The White Knight of Anti-Virus

Living in this information age has greatly expanded the reach of communication and ease of collaboration between a broad and eclectic global population of computer users. The power to learn and solve the problems that we face every day has been dramatically increased by this global information explosion. As never before, we have within our power now the ability to bring together the resources and talents of myriad individuals and groups to increase the quality of life for all people on God’s green Earth.

Ironically, in this moment of empowerment, we face the deeply disturbing and frustrating obstacle created by a small minority of people who with twisted minds and too much time on their hands are flooding the world wide information systems with malicious code designed to impede the flow of data and deny services to those seeking to find answers to their problems.

Fortunately, to combat these miscreants a growing number of privately held companies have developed software applications that are commonly called Anti-Virus solutions. Anti-Virus (AV) software is designed to run in the background on workstations and servers in order to provide protection against the malicious code that seeks to impede and even disable normal computer operations.
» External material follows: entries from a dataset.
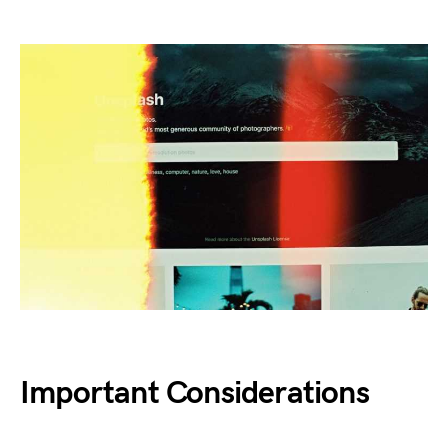
Important Considerations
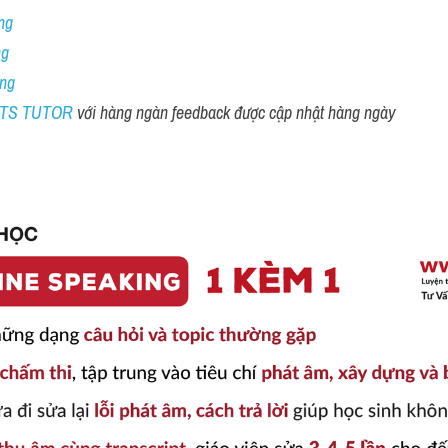
ng
ng
ing
ELTS TUTOR 
với hàng ngàn feedback được cập nhật hàng ngày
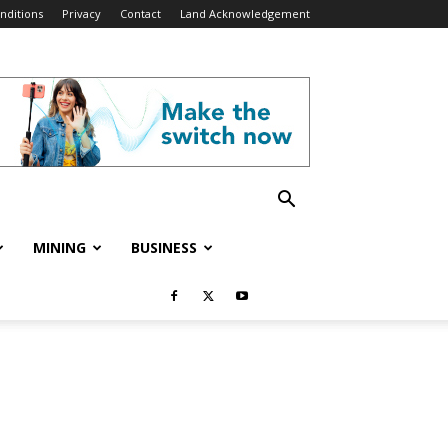
nditions
Privacy
Contact
Land Acknowledgement
MINING
BUSINESS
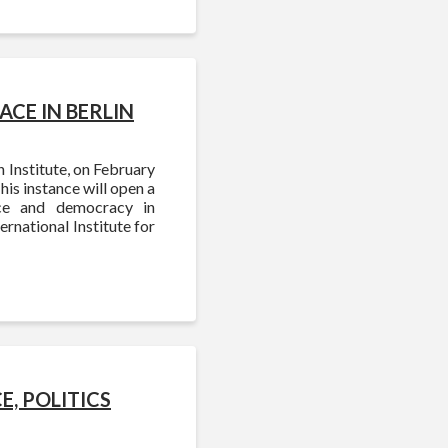
CE IN BERLIN
 Institute, on February
is instance will open a
nce and democracy in
rnational Institute for
, POLITICS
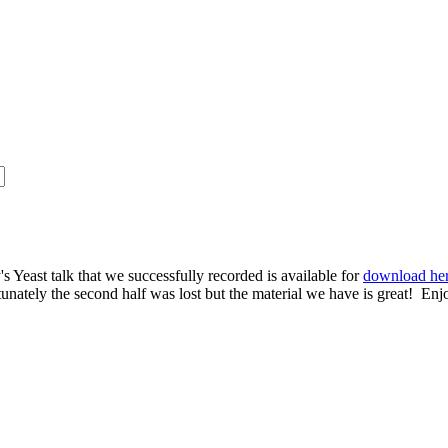
s Yeast talk that we successfully recorded is available for
download he
rtunately the second half was lost but the material we have is great! Enj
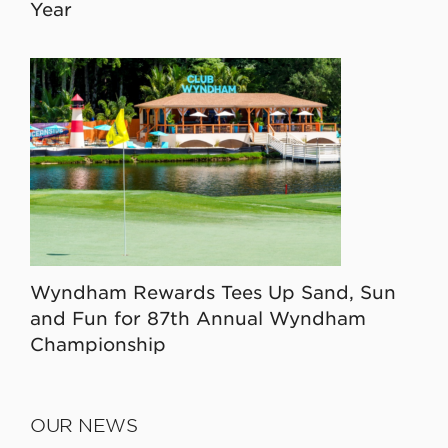
Year
Wyndham Rewards Tees Up Sand, Sun
and Fun for 87th Annual Wyndham
Championship
OUR NEWS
Free enterprise being what it is, we now have a plethora of companies who are offering these AV solutions. The major players are Symantec (maker of Norton Antivirus software), McAfee and Trend Micro. Finding a good balance of protection versus utilization of system resources is the key to good AV protection. Some AV programs will give you excellent protection but they will bog your system down so much that they begin to take on the effect of being malicious themselves.

If you are working in a small office or home based business then putting client software on the computers you are using is the best way to go. In larger organizations server based solutions are more common. In this environment AV programs and updates are centrally administered, deployed and updated from a powerful computer called a server which is accessible on the local network.

Typically AV software works by blacklisting known malicious code and/or looking for suspicious behavior that is known to be associated with viruses. This can be a time and resource consuming process when the AV program scans the computer, which has to be done regularly for it to be effective. Keeping updated “blacklist” tables, otherwise known as “anti-virus definition tables” is also crucial to good operation.

Lately AV has been morphing into something more powerful and less resource hungry. This new dynamic in AV is based on white-listing as opposed to the traditional blacklisting. With the white-list approach a computer is configured, scanned and approved as a clean and healthy system. Then the white-list AV program makes a record of all the information on the computer and authorizes the operation of existing programs and data. Anything new that tries to run on the system is categorically denied execution. Thus malicious code is rendered powerless.

When a change or addition is needed, the administrator of the computer can open a window of access to the system to make authorized changes and then clamp it back down again, thus securing the system from any additional unauthorized changes.

I’ve seen this method in use on single laptop systems right on up to large commercial networks with thousands of hosts. It is extremely effective and stable, while also keeping the system resource utilization to a bare minimum. As of now there are just two major contenders in this arena – Solidcore (recently acquired by McAfee) and Tripwire. I expect to see this cutting edge technology become much more widely used in the future. However, currently this new face of AV protection is quite pricey.